Behavior of vacuum switching devices for short gaps.

摘要

The behavior of vacuum switching devices has been studied for short gap lengths. Reignition phenomena and events associated with high frequency arc quenching have been of particular interest.; When used for switching inductive loads, vacuum interrupters can generate excessive transients, frequently in the form of multiple reignitions leading to voltage escalation. The magnitude of the overvoltage depends on the circuit parameters, circuit configuration, and the properties of the switching device. Circuit related data, obtained from experimental tests, was included in the study. The main effort in this phase of the work concentrated on the properties of vacuum devices.; Two of these properties dominate the escalation process: the breakdown strength characteristic as a function of time, and the high frequency current clearing capability. While the breakdown strength characteristic is mainly a feature of the contact travel and physical properties of the contact material and the contact surface, the second property, high frequency current clearing capability, depends on complex vacuum arc physics.
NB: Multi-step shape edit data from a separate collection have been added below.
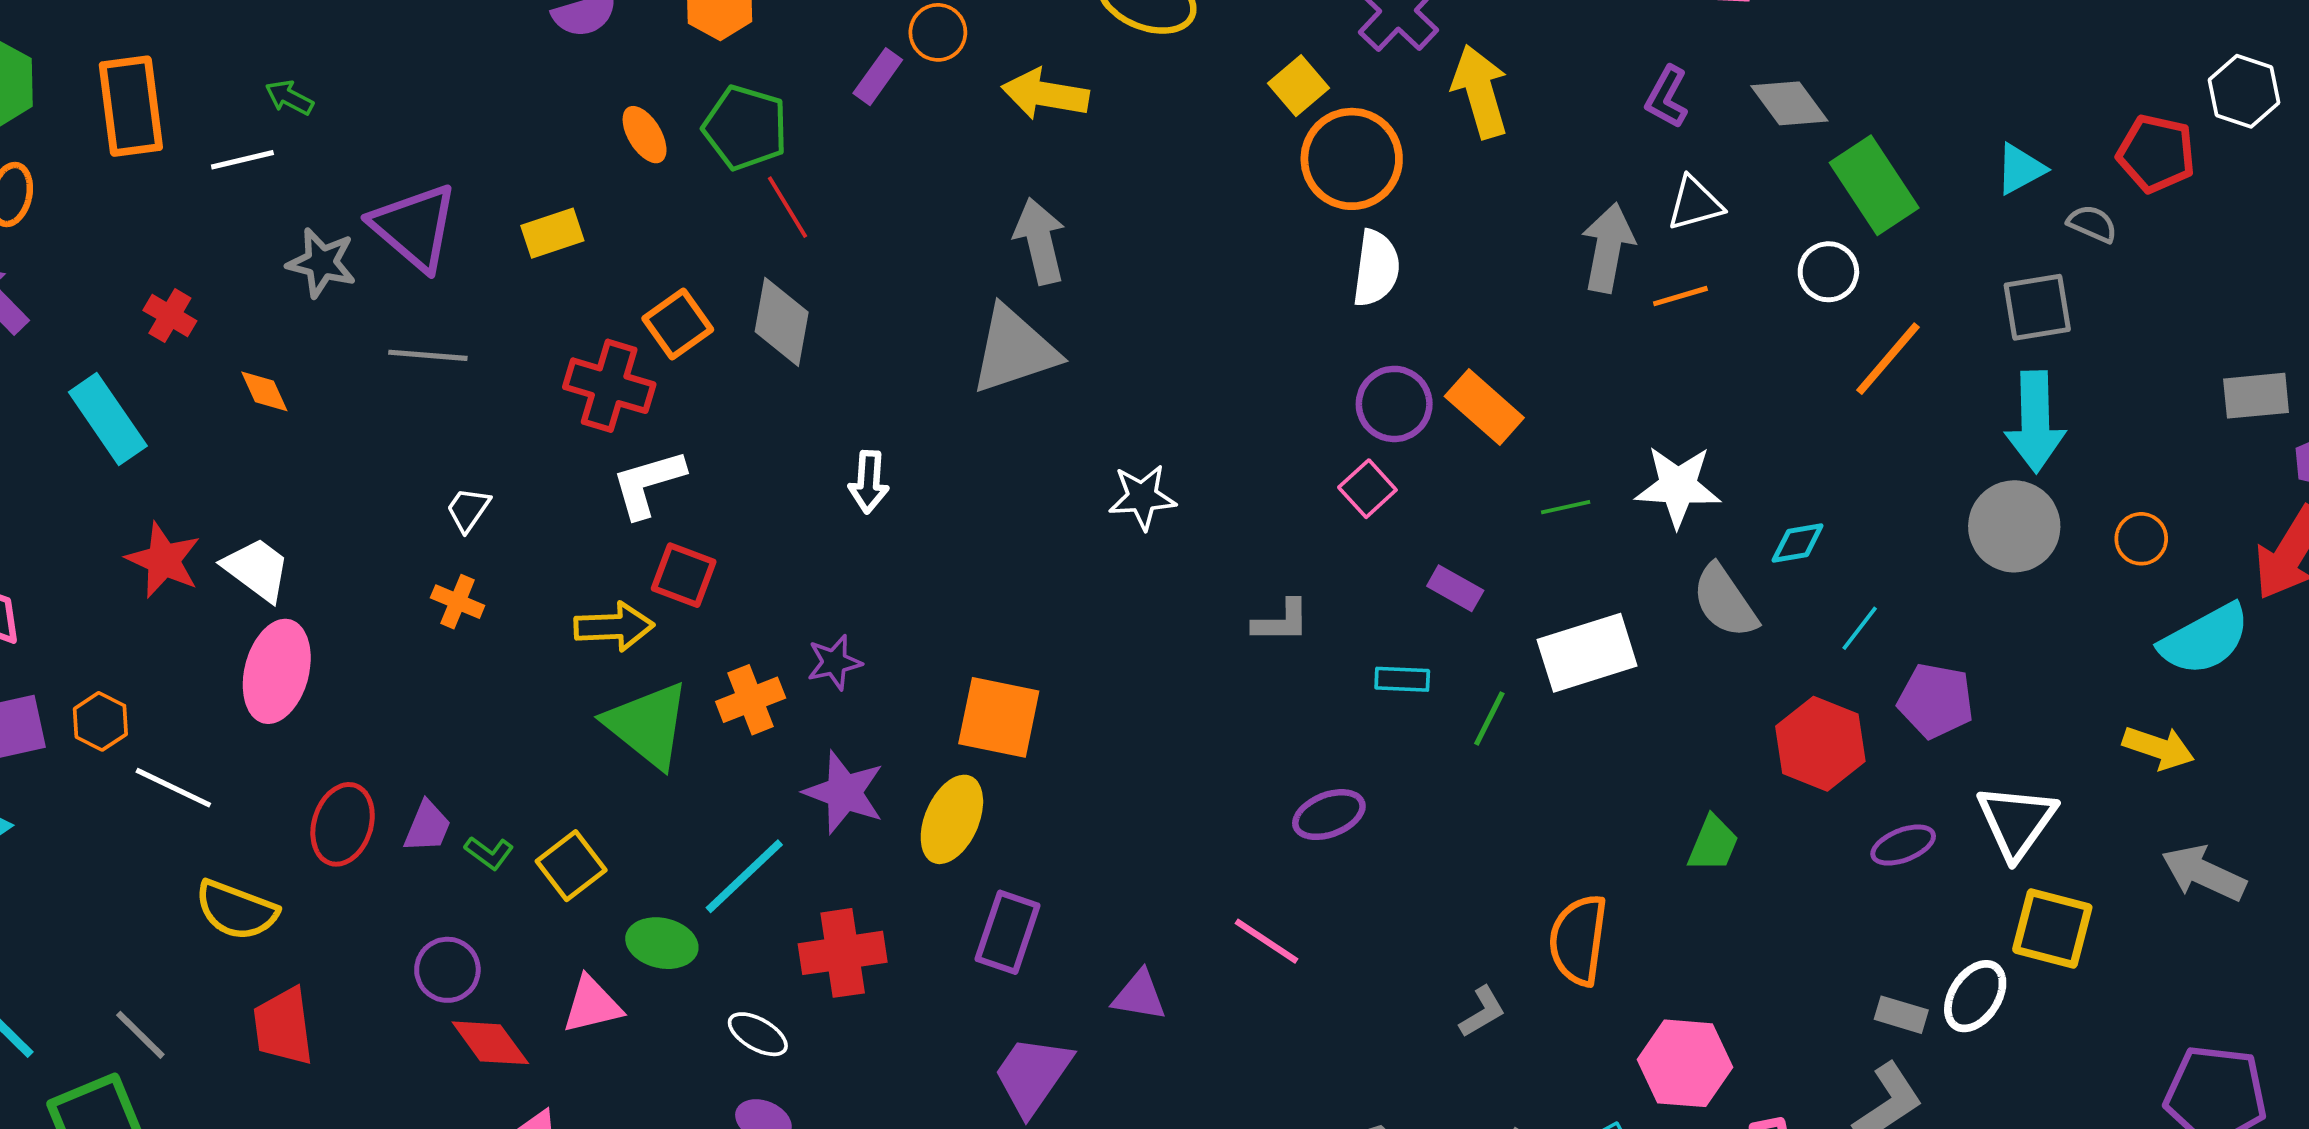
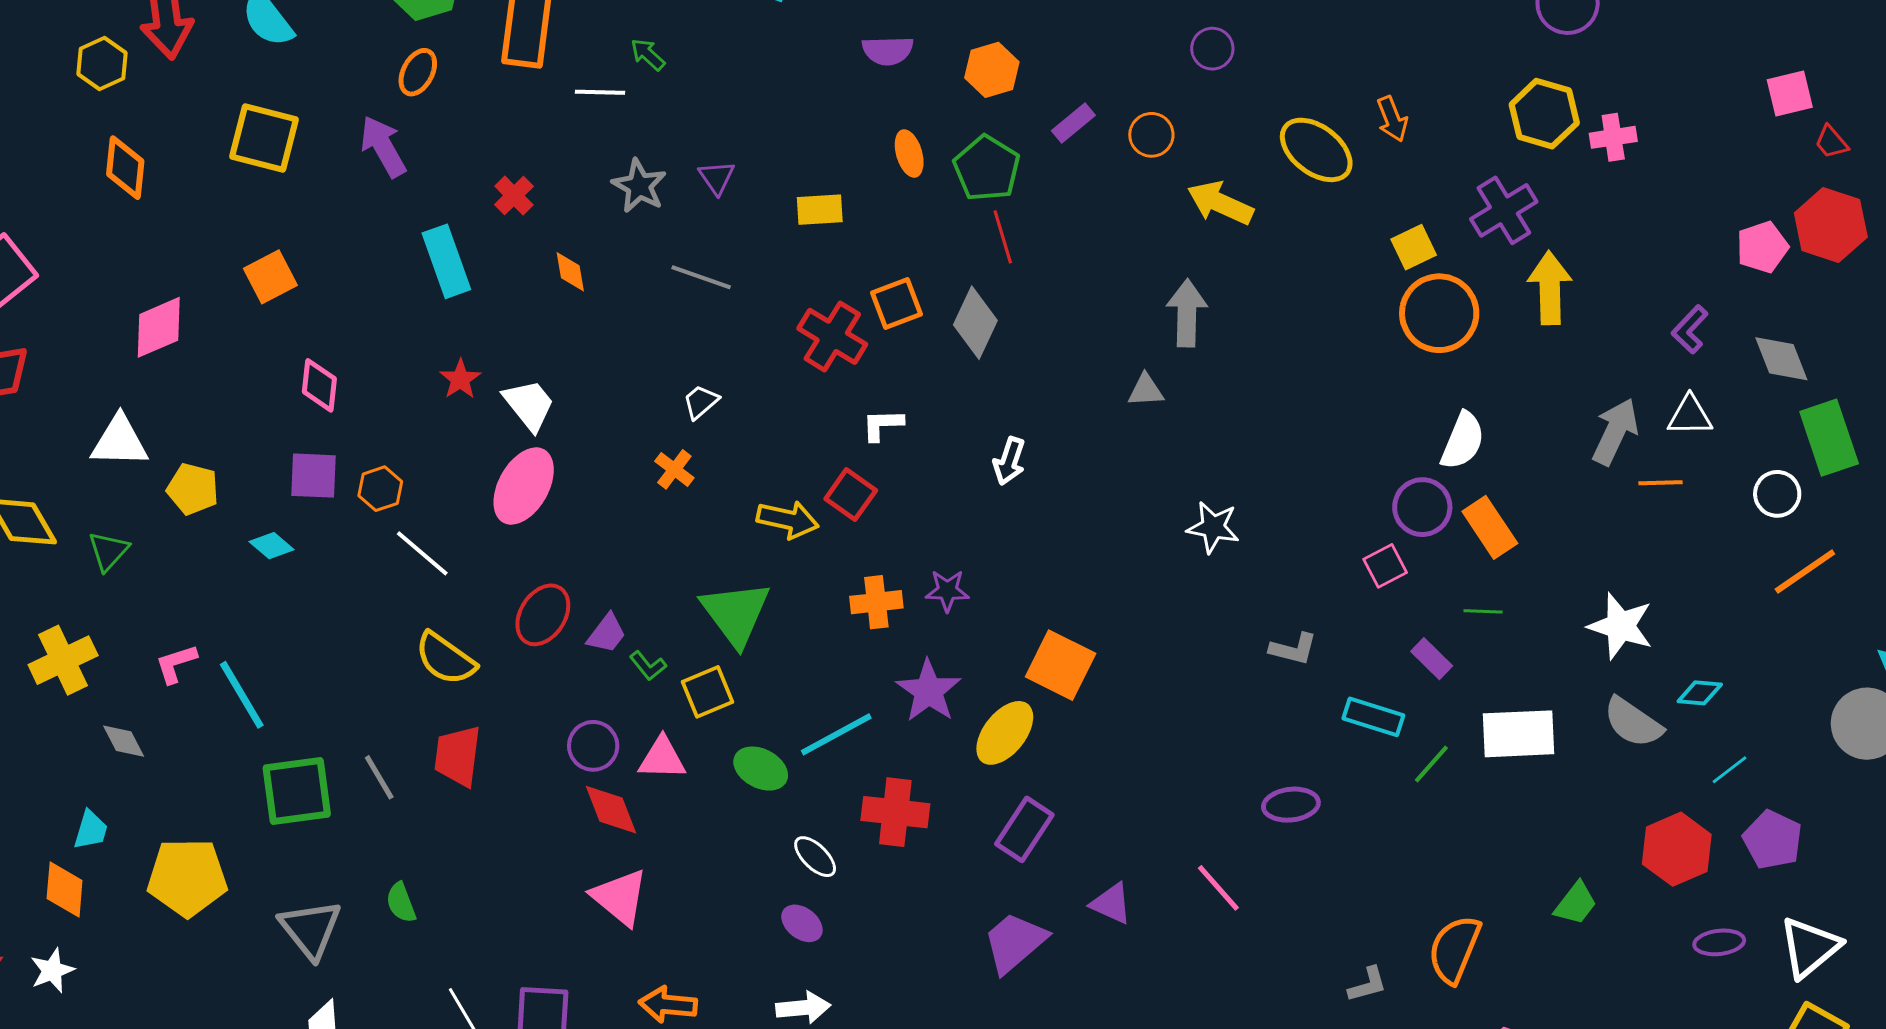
purple rectangle: (878, 77) -> (1073, 123), moved
purple triangle: (414, 227) -> (717, 177), size x0.5
white semicircle: (1376, 268) -> (1463, 441), moved
gray triangle: (1014, 350) -> (1146, 390), size x0.5
white L-shape: (648, 483) -> (882, 425), moved, size x0.7
green line: (1566, 507) -> (1483, 611), moved
red star: (163, 560) -> (460, 379), size x0.7
gray semicircle: (1725, 601) -> (1633, 722), turned -36
cyan rectangle: (1402, 679) -> (1373, 717), size x1.4
green triangle: (648, 725) -> (736, 613), moved
pink triangle: (592, 1005) -> (662, 758), moved
gray line: (140, 1035) -> (379, 777), moved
A computer program was developed which used this data to predict the amount of overvoltage to a reasonable level of accuracy. The experiments showed considerable differences among commercially available vacuum interrupters.; To gain the physical insight into what is happening during a high frequency reignition in vacuum, a theoretical model has been proposed in which the arc plasma is presented as a compressible fluid, obeying conservation laws of mass, momentum, and energy, and the principle of current continuity.; By solving a set of simultaneous equations a novel computer program provides data for the distributions of: ion density and velocity, electric field, and potential, along with the ion sheath parameters, in the interelectrode space.; A comparison between test and computer generated results indicates that ionization of residual metal vapor after a hf current zero can accompany the diffusive decay of arc plasma. The simulation study has also revealed that the electric field distribution exhibits a local maximum at the anode of the discharge some tens of nanoseconds after the ion sheath forms during the post arc period. This phenomenon may be responsible for the early breakdowns across the sheath. It depends on the plasma/circuit parameters and is not always present.